---------- Provided data

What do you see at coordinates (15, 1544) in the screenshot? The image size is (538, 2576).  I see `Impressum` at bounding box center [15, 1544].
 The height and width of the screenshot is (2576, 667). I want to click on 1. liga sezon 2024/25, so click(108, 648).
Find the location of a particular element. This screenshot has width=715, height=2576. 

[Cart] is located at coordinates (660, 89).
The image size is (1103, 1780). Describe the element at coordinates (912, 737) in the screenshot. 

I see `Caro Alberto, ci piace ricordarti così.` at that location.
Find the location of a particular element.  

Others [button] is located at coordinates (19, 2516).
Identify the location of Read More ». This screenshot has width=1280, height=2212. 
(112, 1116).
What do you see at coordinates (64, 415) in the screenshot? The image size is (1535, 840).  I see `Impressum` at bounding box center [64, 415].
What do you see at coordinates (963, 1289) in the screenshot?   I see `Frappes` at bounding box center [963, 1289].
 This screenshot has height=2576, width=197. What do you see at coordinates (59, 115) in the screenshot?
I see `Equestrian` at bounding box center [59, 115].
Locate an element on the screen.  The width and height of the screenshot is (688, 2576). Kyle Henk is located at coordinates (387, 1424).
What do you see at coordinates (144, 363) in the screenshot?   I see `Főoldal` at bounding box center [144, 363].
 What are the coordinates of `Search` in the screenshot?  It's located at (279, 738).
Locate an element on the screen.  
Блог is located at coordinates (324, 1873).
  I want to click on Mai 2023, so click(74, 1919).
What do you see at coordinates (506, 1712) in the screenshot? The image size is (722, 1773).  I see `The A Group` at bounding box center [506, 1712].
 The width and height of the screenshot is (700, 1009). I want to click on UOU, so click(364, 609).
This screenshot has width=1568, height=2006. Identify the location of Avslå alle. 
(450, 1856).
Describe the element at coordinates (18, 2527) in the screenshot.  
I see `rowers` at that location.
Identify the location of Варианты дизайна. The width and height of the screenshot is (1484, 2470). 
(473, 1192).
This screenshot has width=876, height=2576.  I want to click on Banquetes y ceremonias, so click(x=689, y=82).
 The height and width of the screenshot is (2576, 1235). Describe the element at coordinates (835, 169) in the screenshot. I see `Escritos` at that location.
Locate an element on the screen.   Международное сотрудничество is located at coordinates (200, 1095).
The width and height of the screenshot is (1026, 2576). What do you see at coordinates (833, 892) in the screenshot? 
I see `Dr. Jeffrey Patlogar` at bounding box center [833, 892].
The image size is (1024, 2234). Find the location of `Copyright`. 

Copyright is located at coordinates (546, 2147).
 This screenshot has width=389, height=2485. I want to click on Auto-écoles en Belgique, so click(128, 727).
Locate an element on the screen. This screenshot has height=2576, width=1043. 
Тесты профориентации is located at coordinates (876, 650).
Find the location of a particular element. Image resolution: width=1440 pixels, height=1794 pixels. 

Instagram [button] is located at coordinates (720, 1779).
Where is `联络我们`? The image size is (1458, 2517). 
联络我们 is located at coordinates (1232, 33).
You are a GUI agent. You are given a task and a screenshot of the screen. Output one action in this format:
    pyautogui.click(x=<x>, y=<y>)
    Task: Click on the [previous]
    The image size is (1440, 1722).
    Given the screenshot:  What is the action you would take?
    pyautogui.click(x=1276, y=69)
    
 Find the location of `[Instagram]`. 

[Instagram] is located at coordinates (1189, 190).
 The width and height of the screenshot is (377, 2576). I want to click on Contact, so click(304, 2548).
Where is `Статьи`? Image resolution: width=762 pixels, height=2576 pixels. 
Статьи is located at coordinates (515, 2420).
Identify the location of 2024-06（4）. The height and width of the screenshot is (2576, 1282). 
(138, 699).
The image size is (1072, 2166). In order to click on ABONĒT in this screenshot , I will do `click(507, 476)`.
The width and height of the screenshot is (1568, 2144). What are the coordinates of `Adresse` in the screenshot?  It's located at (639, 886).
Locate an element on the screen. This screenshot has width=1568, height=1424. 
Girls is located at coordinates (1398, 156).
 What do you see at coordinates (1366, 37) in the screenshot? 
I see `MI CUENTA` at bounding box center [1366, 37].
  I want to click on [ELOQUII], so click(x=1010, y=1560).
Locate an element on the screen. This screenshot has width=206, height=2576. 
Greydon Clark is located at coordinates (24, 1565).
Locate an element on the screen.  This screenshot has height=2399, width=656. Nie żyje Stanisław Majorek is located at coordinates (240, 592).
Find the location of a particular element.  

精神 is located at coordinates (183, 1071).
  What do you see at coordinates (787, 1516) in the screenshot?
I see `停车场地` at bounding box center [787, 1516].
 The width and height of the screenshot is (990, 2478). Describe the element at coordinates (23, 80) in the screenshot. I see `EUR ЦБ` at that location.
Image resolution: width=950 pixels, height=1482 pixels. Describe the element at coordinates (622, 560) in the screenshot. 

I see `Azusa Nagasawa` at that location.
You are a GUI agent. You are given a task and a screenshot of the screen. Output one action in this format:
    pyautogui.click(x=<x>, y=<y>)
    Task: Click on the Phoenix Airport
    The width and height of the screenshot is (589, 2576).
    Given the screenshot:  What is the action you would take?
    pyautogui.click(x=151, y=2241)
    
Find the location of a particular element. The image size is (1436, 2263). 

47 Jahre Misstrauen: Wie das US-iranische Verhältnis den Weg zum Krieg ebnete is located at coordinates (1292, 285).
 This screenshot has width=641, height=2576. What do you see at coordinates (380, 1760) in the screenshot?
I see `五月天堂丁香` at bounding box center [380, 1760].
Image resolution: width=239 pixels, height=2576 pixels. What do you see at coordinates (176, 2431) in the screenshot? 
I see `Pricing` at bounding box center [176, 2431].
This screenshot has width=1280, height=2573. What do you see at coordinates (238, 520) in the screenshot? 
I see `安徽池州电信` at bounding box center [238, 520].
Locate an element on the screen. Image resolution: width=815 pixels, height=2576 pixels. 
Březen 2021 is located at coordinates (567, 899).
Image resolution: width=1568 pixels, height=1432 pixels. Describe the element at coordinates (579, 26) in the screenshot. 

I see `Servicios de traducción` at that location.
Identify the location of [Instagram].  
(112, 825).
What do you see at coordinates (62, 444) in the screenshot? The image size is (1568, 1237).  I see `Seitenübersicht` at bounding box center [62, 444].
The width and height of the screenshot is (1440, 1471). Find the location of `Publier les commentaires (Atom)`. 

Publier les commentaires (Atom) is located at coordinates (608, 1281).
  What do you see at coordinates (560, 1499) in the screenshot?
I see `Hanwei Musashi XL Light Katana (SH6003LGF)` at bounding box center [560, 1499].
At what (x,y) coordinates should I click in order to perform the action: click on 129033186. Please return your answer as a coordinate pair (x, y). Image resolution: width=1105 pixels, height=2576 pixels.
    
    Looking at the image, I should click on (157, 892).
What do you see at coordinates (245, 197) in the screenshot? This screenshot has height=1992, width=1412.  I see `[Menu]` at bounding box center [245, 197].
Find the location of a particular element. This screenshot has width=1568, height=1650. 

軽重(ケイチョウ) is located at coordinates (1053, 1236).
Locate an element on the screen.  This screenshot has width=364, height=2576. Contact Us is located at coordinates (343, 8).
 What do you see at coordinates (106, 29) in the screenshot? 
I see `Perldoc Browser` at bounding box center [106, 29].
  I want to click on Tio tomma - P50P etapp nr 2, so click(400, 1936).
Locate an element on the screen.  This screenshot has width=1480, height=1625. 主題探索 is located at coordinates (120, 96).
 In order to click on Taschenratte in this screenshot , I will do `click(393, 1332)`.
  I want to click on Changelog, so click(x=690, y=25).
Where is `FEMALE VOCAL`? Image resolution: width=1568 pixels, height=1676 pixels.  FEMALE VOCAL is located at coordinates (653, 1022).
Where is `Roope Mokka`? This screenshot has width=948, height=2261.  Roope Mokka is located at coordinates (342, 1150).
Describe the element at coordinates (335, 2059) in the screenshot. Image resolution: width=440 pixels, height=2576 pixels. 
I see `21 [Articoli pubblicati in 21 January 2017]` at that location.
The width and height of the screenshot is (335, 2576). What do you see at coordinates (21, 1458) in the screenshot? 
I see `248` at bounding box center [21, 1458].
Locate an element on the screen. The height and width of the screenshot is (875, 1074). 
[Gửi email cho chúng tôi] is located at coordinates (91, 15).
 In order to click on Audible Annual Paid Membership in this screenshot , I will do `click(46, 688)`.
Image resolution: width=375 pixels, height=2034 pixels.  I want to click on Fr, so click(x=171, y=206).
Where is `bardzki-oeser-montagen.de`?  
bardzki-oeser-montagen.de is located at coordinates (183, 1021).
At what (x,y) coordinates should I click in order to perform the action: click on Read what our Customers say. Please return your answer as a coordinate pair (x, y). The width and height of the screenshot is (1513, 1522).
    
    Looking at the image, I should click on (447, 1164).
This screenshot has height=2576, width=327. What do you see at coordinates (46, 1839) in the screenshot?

--------------------

• **Task goal**: The lines to retype run from the start of the entries through the line containing "What do you see at coordinates (64, 415)"; reproduce them exactly and add nothing.

• **Solution**:
What do you see at coordinates (15, 1544) in the screenshot? The image size is (538, 2576).  I see `Impressum` at bounding box center [15, 1544].
 The height and width of the screenshot is (2576, 667). I want to click on 1. liga sezon 2024/25, so click(108, 648).
Find the location of a particular element. This screenshot has width=715, height=2576. 

[Cart] is located at coordinates (660, 89).
The image size is (1103, 1780). Describe the element at coordinates (912, 737) in the screenshot. 

I see `Caro Alberto, ci piace ricordarti così.` at that location.
Find the location of a particular element.  

Others [button] is located at coordinates (19, 2516).
Identify the location of Read More ». This screenshot has width=1280, height=2212. 
(112, 1116).
What do you see at coordinates (64, 415) in the screenshot? The image size is (1535, 840).  I see `Impressum` at bounding box center [64, 415].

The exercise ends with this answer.